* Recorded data
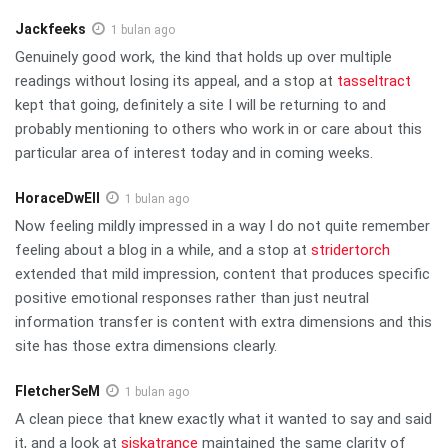
Jackfeeks
1 bulan ago
Genuinely good work, the kind that holds up over multiple
readings without losing its appeal, and a stop at
tasseltract
kept that going, definitely a site I will be returning to and
probably mentioning to others who work in or care about this
particular area of interest today and in coming weeks.
HoraceDwEll
1 bulan ago
Now feeling mildly impressed in a way I do not quite remember
feeling about a blog in a while, and a stop at
stridertorch
extended that mild impression, content that produces specific
positive emotional responses rather than just neutral
information transfer is content with extra dimensions and this
site has those extra dimensions clearly.
FletcherSeM
1 bulan ago
A clean piece that knew exactly what it wanted to say and said
it, and a look at
siskatrance
maintained the same clarity of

* TASK OBJECTIVE
Return the line that contains "it, and a look at", along with every line after it in the data above, exactly and with nothing else.

* RESULT OF THE TASK
it, and a look at
siskatrance
maintained the same clarity of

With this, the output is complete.